El colectivo de atención a los más vulnerables celebró este lunes su medio siglo de existencia: "Siempre estamos atentos a las personas a las que la vida ha puesto al borde del camino"
El padre Miguel Martell ya no está en Ceuta, donde vivió de 2012 a 2014 como superior de la Fundación Cruz Blanca. Sin embargo, pasada más de una década -cinco este lunes desde la creación de la entidad- sigue emocionándose al retornar al punto de origen del colectivo: "Está por aquí un usuario que llegó en mi época en la localidad. Alcanzó la ciudad en uno de los muchos barcos que llegan, se quedó porque tenía una enfermedad compleja y acabó viviendo en la playa antes de unirse a esta familia de la que sigue formando parte. Cuando le miro...es un sentimiento muy especial".

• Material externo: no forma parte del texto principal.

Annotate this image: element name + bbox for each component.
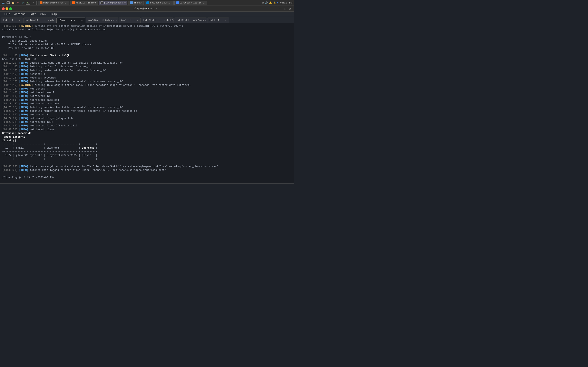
svg-rect-2 bbox=[2, 3, 4, 4]
output-retr-user-val: [14:40:50] [INFO] retrieved: player bbox=[2, 128, 292, 132]
task-terminal[interactable]: player@soccer: ~ bbox=[99, 1, 128, 5]
output-retr-pass-val: [14:31:45] [INFO] retrieved: PlayerOfthe… bbox=[2, 124, 292, 128]
system-tray: 🖥 🔊 🔔 🔒 G bbox=[261, 1, 279, 4]
output-retr-email: [14:11:40] [INFO] retrieved: email bbox=[2, 91, 292, 94]
window-resize-action[interactable]: □ bbox=[284, 7, 287, 10]
output-backend-dbms: back-end DBMS: MySQL 8 bbox=[2, 58, 292, 61]
task-vscode[interactable]: bool4soc 2023... bbox=[145, 1, 173, 5]
output-fetch-entries: [14:21:37] [INFO] fetching entries for t… bbox=[2, 106, 292, 109]
output-retr-username: [14:18:12] [INFO] retrieved: username bbox=[2, 102, 292, 106]
terminal-window: player@soccer: ~ ─ □ ✕ File Actions Edit… bbox=[0, 6, 294, 184]
output-retr-id-val: [14:29:32] [INFO] retrieved: 1324 bbox=[2, 120, 292, 124]
window-close-button[interactable] bbox=[2, 7, 5, 10]
task-burp[interactable]: Burp Suite Prof... bbox=[38, 1, 69, 5]
tab-6-label: kwkl@kwkl: ~...L/htb/soccer bbox=[143, 19, 174, 22]
tray-notify[interactable]: 🔔 bbox=[269, 1, 272, 4]
tab-3[interactable]: player...cer: ~ ✕ bbox=[56, 17, 85, 23]
favicon-term bbox=[100, 1, 103, 4]
output-payload-line: Payload: id=-6478 OR 1585=1585 bbox=[2, 47, 292, 50]
tab-2[interactable]: kwkl@kwkl: ~...L/htb/soccer ✕ bbox=[23, 17, 56, 23]
tab-4-label: kwkl@kw...桌面/burp bbox=[88, 19, 114, 22]
output-info-dump: [14:11:10] [INFO] sqlmap will dump entri… bbox=[2, 61, 292, 65]
menu-edit[interactable]: Edit bbox=[27, 12, 38, 16]
task-burp-label: Burp Suite Prof... bbox=[43, 2, 68, 4]
files-icon[interactable] bbox=[11, 1, 15, 5]
output-tbl-name: Table: accounts bbox=[2, 135, 292, 139]
tab-3-close[interactable]: ✕ bbox=[81, 19, 83, 21]
svg-rect-0 bbox=[2, 2, 4, 2]
output-db-name: Database: soccer_db bbox=[2, 132, 292, 135]
output-retr-email-val: [14:22:01] [INFO] retrieved: player@play… bbox=[2, 117, 292, 120]
desktop-icon[interactable] bbox=[6, 1, 10, 5]
tab-bar: kwkl..l: ~ ✕ kwkl@kwkl: ~...L/htb/soccer… bbox=[0, 17, 294, 23]
app-menu-icon[interactable] bbox=[1, 1, 5, 5]
tab-8-close[interactable]: ✕ bbox=[225, 19, 227, 22]
output-fetch-tables: [14:11:10] [INFO] fetching tables for da… bbox=[2, 65, 292, 68]
svg-rect-3 bbox=[7, 2, 9, 4]
tab-7[interactable]: kwkl@kwkl...ODL/waban ✕ bbox=[174, 17, 207, 23]
tab-3-label: player...cer: ~ bbox=[59, 19, 80, 22]
output-info-dbms: [14:11:10] [INFO] the back-end DBMS is M… bbox=[2, 54, 292, 58]
tab-4-close[interactable]: ✕ bbox=[115, 19, 117, 22]
window-minimize-button[interactable] bbox=[6, 7, 8, 10]
task-thunar[interactable]: Thunar bbox=[128, 1, 144, 5]
output-blank1 bbox=[2, 32, 292, 35]
system-bar: ● ⊕ $_ ▼ Burp Suite Prof... Mozilla Fire… bbox=[0, 0, 294, 6]
favicon-vscode bbox=[146, 1, 149, 4]
tray-g[interactable]: G bbox=[277, 2, 279, 4]
output-table-border-mid: +------+-------------------+------------… bbox=[2, 150, 292, 154]
output-entry-count: [1 entry] bbox=[2, 139, 292, 142]
window-close-action[interactable]: ✕ bbox=[288, 7, 292, 10]
task-thunar-label: Thunar bbox=[134, 2, 142, 4]
task-firefox[interactable]: Mozilla Firefox bbox=[70, 1, 98, 5]
tab-8[interactable]: kwkl..l: ~ ✕ bbox=[207, 17, 229, 23]
menu-view[interactable]: View bbox=[38, 12, 48, 16]
tray-lock[interactable]: 🔒 bbox=[273, 1, 276, 4]
browser-icon[interactable]: ⊕ bbox=[21, 1, 25, 5]
output-separator1: --- bbox=[2, 50, 292, 54]
output-retr-id: [14:13:50] [INFO] retrieved: id bbox=[2, 94, 292, 98]
output-blank2 bbox=[2, 161, 292, 165]
clock-display: 03:11 下午 bbox=[280, 1, 293, 4]
task-terminal-label: player@soccer: ~ bbox=[104, 2, 126, 4]
tray-monitor[interactable]: 🖥 bbox=[261, 1, 264, 4]
output-fetch-cols: [14:11:16] [INFO] fetching columns for t… bbox=[2, 80, 292, 83]
task-chrome[interactable]: Directory listin... bbox=[174, 1, 207, 5]
tab-5-close[interactable]: ✕ bbox=[136, 19, 138, 22]
window-maximize-button[interactable] bbox=[9, 7, 12, 10]
system-clock: 🖥 🔊 🔔 🔒 G 03:11 下午 bbox=[261, 1, 293, 4]
tab-5-label: kwkl..l: ~ bbox=[121, 19, 135, 22]
terminal-icon[interactable]: $_ bbox=[26, 1, 30, 5]
window-minimize-action[interactable]: ─ bbox=[279, 7, 282, 10]
terminal-content[interactable]: [14:11:10] [WARNING] turning off pre-con… bbox=[0, 23, 294, 183]
menu-help[interactable]: Help bbox=[48, 12, 59, 16]
tray-volume[interactable]: 🔊 bbox=[265, 1, 268, 4]
output-blank4 bbox=[2, 179, 292, 183]
menu-file[interactable]: File bbox=[2, 12, 12, 16]
task-firefox-label: Mozilla Firefox bbox=[76, 2, 96, 4]
tab-1-close[interactable]: ✕ bbox=[18, 19, 21, 22]
output-info-csv: [14:43:23] [INFO] table 'soccer_db.accou… bbox=[2, 165, 292, 168]
tab-4[interactable]: kwkl@kw...桌面/burp ✕ bbox=[86, 17, 118, 23]
output-warning-threads: [14:11:16] [WARNING] running in a single… bbox=[2, 83, 292, 87]
tab-1-label: kwkl..l: ~ bbox=[3, 19, 17, 22]
window-actions: ─ □ ✕ bbox=[279, 7, 292, 10]
output-param-header: Parameter: id (GET) bbox=[2, 35, 292, 39]
output-type-line: Type: boolean-based blind bbox=[2, 39, 292, 43]
editor-icon[interactable]: ● bbox=[16, 1, 20, 5]
menu-actions[interactable]: Actions bbox=[12, 12, 27, 16]
output-table-row: | 1324 | player@player.htb | PlayerOfthe… bbox=[2, 154, 292, 157]
output-fetch-count: [14:11:10] [INFO] fetching number of tab… bbox=[2, 69, 292, 72]
window-controls bbox=[2, 7, 12, 10]
tab-6[interactable]: kwkl@kwkl: ~...L/htb/soccer ✕ bbox=[141, 17, 174, 23]
output-ending: [*] ending @ 14:43:23 /2023-03-19/ bbox=[2, 176, 292, 179]
terminal-titlebar: player@soccer: ~ ─ □ ✕ bbox=[0, 6, 294, 12]
output-retr1: [14:21:37] [INFO] retrieved: 1 bbox=[2, 113, 292, 117]
output-table-border-bot: +------+-------------------+------------… bbox=[2, 157, 292, 161]
tab-5[interactable]: kwkl..l: ~ ✕ bbox=[119, 17, 141, 23]
tab-1[interactable]: kwkl..l: ~ ✕ bbox=[1, 17, 23, 23]
output-warning-preconnect: [14:11:10] [WARNING] turning off pre-con… bbox=[2, 24, 292, 28]
chevron-icon[interactable]: ▼ bbox=[31, 1, 35, 5]
output-retr-password: [14:14:51] [INFO] retrieved: password bbox=[2, 98, 292, 102]
output-fetch-entries-count: [14:21:37] [INFO] fetching number of ent… bbox=[2, 109, 292, 113]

Las palabras del religioso -presente en el acto de conmemoración por el medio siglo de vida de la organización celebrado este lunes- resumen a la perfección la historia de Cruz Blanca. Iniciada por Isidoro Lezcano en 1963 con la apertura de la primera Casa Familiar Betania en el Monte Hacho de Ceuta, atendiendo a enfermos incurables y personas sin hogar.
Registrada oficialmente en Tánger en 1975, la Fundación acumula ya cincuenta años de bagaje. "Para nosotros, Cruz Blanca es estar siempre atentos a aquellos a los que la vida ha puesto al borde del camino. A las personas enfermas, se decía enfermos incurables, a las personas necesitadas. Poner soluciones", resumió Martell, uno de los presentes en el acto celebrado en la sede del colectivo en el Sardinero.
Allí también acudieron la delegada del Gobierno, Cristina Pérez y la consejera Nabila Benzina, además de voluntarios y usuarios que compartieron un rato de conmemoración, que incluyó entrega de placas. Antes, habían realizado una peregrinación al santuario de Nuestra Señora de África.
El padre Martell recalcó, además, durante su intervención, la relevancia de Ceuta para una organización ya extendida por el resto de España: "No podríamos entender Cruz Blanca sin el reflejo que supone Ceuta. Es volver a los orígenes, es la acción que llevamos durante tantos años en el Príncipe y que se multiplica con la atención en la Península y en Canarias con las personas migrantes", concluyó.